Task prompt:
Each line below that holds the word "Pony" counts toward the answer; reply with the total number only.

Supplied records:
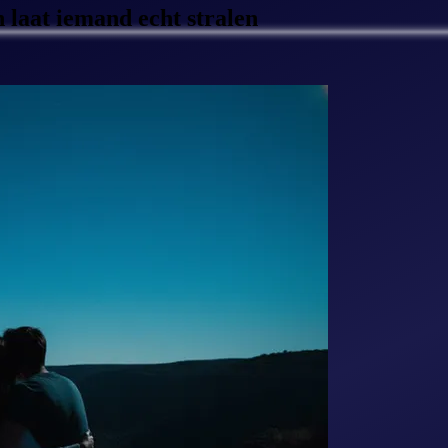
 laat iemand echt stralen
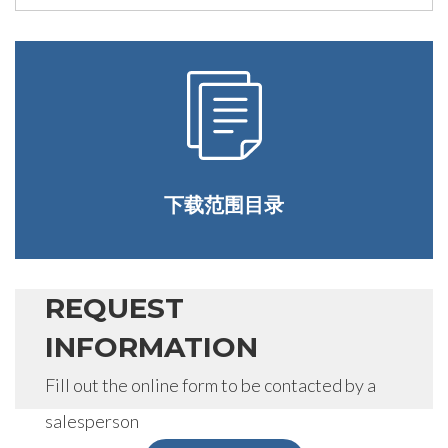
下载范围目录
REQUEST
INFORMATION
Fill out the online form to be contacted by a
salesperson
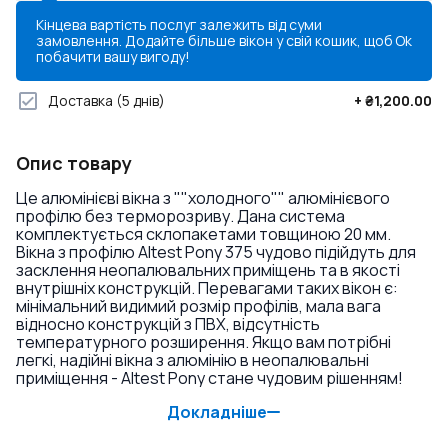
Кінцева вартість послуг залежить від суми
замовлення. Додайте більше вікон у свій кошик, щоб
Ok
побачити вашу вигоду!
Доставка
(5 днів)
+
₴1,200.00
Опис товару
Це алюмінієві вікна з ""холодного"" алюмінієвого
профілю без терморозриву. Дана система
комплектується склопакетами товщиною 20 мм.
Вікна з профілю Altest Pony 375 чудово підійдуть для
засклення неопалювальних приміщень та в якості
внутрішніх конструкцій. Перевагами таких вікон є:
мінімальний видимий розмір профілів, мала вага
відносно конструкцій з ПВХ, відсутність
температурного розширення. Якщо вам потрібні
легкі, надійні вікна з алюмінію в неопалювальні
приміщення - Altest Pony стане чудовим рішенням!
Докладніше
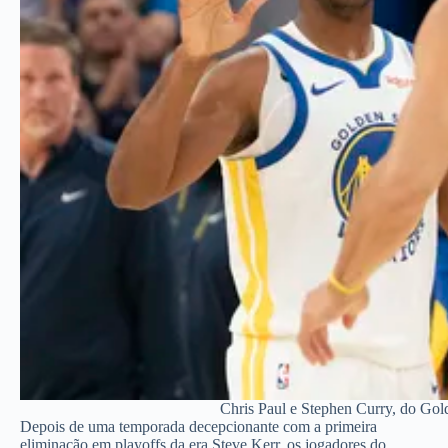
Chris Paul e Stephen Curry, do Gol
Depois de uma temporada decepcionante com a primeira
eliminação em playoffs da era Steve Kerr, os jogadores do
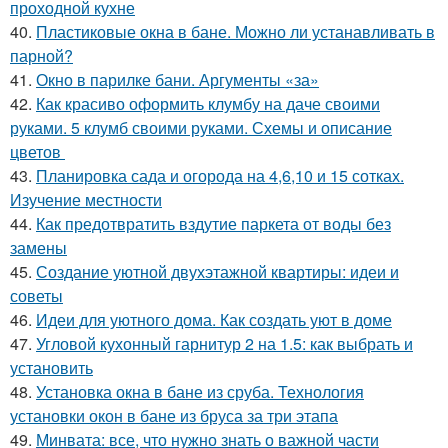
проходной кухне
40.
Пластиковые окна в бане. Можно ли устанавливать в
парной?
41.
Окно в парилке бани. Аргументы «за»
42.
Как красиво оформить клумбу на даче своими
руками. 5 клумб своими руками. Схемы и описание
цветов
43.
Планировка сада и огорода на 4,6,10 и 15 сотках.
Изучение местности
44.
Как предотвратить вздутие паркета от воды без
замены
45.
Создание уютной двухэтажной квартиры: идеи и
советы
46.
Идеи для уютного дома. Как создать уют в доме
47.
Угловой кухонный гарнитур 2 на 1.5: как выбрать и
установить
48.
Установка окна в бане из сруба. Технология
установки окон в бане из бруса за три этапа
49.
Минвата: все, что нужно знать о важной части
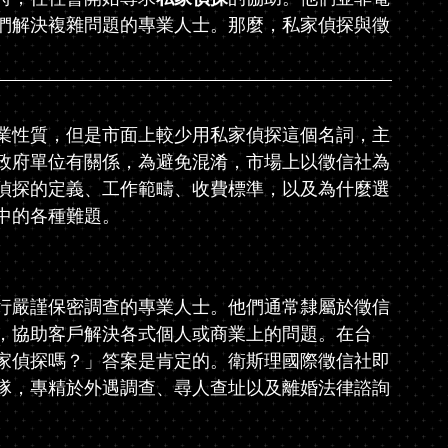
們解決複雜問題的專業人士。那麼，私家偵探與徵
業性質，但是市面上較少用私家偵探這個名詞，主
政府單位有關係，為避免混淆，市場上以徵信社為
偵探的定義、工作範疇、收費標準，以及為什麼選
中的各種難題。
行嚴謹保密調查的專業人士。他們通常隸屬於徵信
，協助客戶解決各式個人或商業上的問題。在台
家偵探嗎？」答案是肯定的。衛斯理國際徵信社即
隊，專精於外遇調查、尋人查址以及離婚法律諮詢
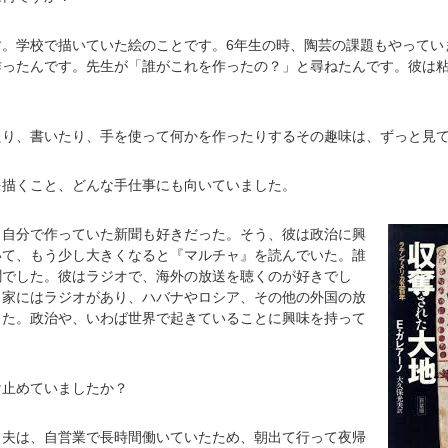
す。学校で描いていた絵のことです。6年生の時、陶芸の課題もやってい
作ったんです。先生が「誰がこれを作ったの？」と尋ねたんです。彼は
たり、書いたり、手を使って何かを作ったりするその趣味は、ずっと見
を描くこと、どんな手仕事にも向いていました。
、自分で作っていた新聞も好きだった。そう、彼は政治に興
いて、もう少し大きくなると『マルチャ』を読んでいた。誰
聞でした。彼はラジオで、海外の放送を聴くのが好きでし
。家にはラジオがあり、ハバナやロシア、その他の外国の放
した。政治や、いわば世界で起きていることに興味を持って
け止めていましたか？
。夫は、自営業で長時間働いていたため、朝出て行って夜帰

Solution to this problem:
2